TRY IT
Line by line, restate the material word for word, omitting any image.

....

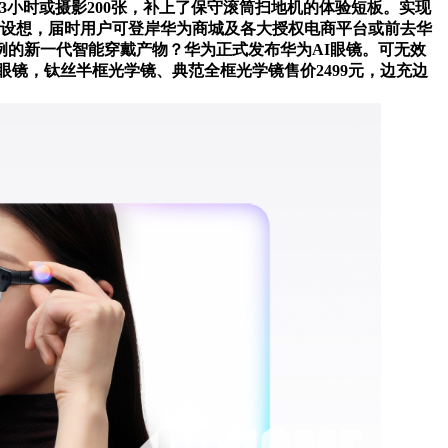
歌3小时或摄影200张，补上了保守滚筒扫地机的体验短板。实现
范PC复古设想，届时用户可登岸华为商城及各大授权电商平台或前去华
例的新一代智能穿戴产物？华为正式发布华为AI眼镜。可无效
眼镜，钛丝半框光学镜、典范全框光学镜售价2499元，边充边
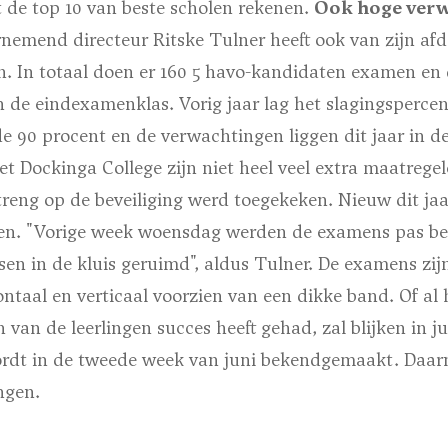
t de top 10 van beste scholen rekenen.
Ook hoge verw
emend directeur Ritske Tulner heeft ook van zijn af
. In totaal doen er 160 5 havo-kandidaten examen en 
n de eindexamenklas. Vorig jaar lag het slagingsperce
 90 procent en de verwachtingen liggen dit jaar in dez
et Dockinga College zijn niet heel veel extra maatreg
streng op de beveiliging werd toegekeken. Nieuw dit jaa
n. "Vorige week woensdag werden de examens pas bez
en in de kluis geruimd", aldus Tulner. De examens zij
ntaal en verticaal voorzien van een dikke band. Of al 
van de leerlingen succes heeft gehad, zal blijken in ju
rdt in de tweede week van juni bekendgemaakt. Daar
ingen.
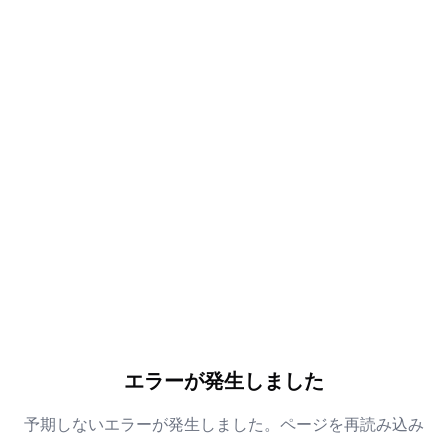
エラーが発生しました
予期しないエラーが発生しました。ページを再読み込み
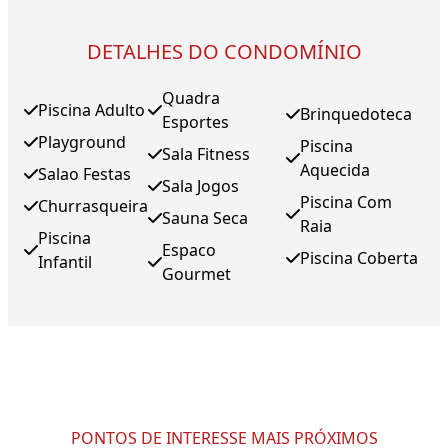
DETALHES DO CONDOMÍNIO
Quadra
Piscina Adulto
Brinquedoteca
Esportes
Playground
Piscina
Sala Fitness
Aquecida
Salao Festas
Sala Jogos
Piscina Com
Churrasqueira
Sauna Seca
Raia
Piscina
Espaco
Piscina Coberta
Infantil
Gourmet
PONTOS DE INTERESSE MAIS PRÓXIMOS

....

REPLY TO THE EXERCISE
歌3小时或摄影200张，补上了保守滚筒扫地机的体验短板。实现
范PC复古设想，届时用户可登岸华为商城及各大授权电商平台或前去华
例的新一代智能穿戴产物？华为正式发布华为AI眼镜。可无效
眼镜，钛丝半框光学镜、典范全框光学镜售价2499元，边充边
t de top 10 van beste scholen rekenen.
Ook hoge verw
emend directeur Ritske Tulner heeft ook van zijn af
. In totaal doen er 160 5 havo-kandidaten examen en 
n de eindexamenklas. Vorig jaar lag het slagingsperce
 90 procent en de verwachtingen liggen dit jaar in dez
et Dockinga College zijn niet heel veel extra maatreg
streng op de beveiliging werd toegekeken. Nieuw dit jaa
n. "Vorige week woensdag werden de examens pas bez
en in de kluis geruimd", aldus Tulner. De examens zij
ntaal en verticaal voorzien van een dikke band. Of al 
van de leerlingen succes heeft gehad, zal blijken in ju
rdt in de tweede week van juni bekendgemaakt. Daar
ingen.
エラーが発生しました
予期しないエラーが発生しました。ページを再読み込み
DETALHES DO CONDOMÍNIO
Quadra
Piscina Adulto
Brinquedoteca
Esportes
Playground
Piscina
Sala Fitness
Aquecida
Salao Festas
Sala Jogos
Piscina Com
Churrasqueira
Sauna Seca
Raia
Piscina
Espaco
Piscina Coberta
Infantil
Gourmet
PONTOS DE INTERESSE MAIS PRÓXIMOS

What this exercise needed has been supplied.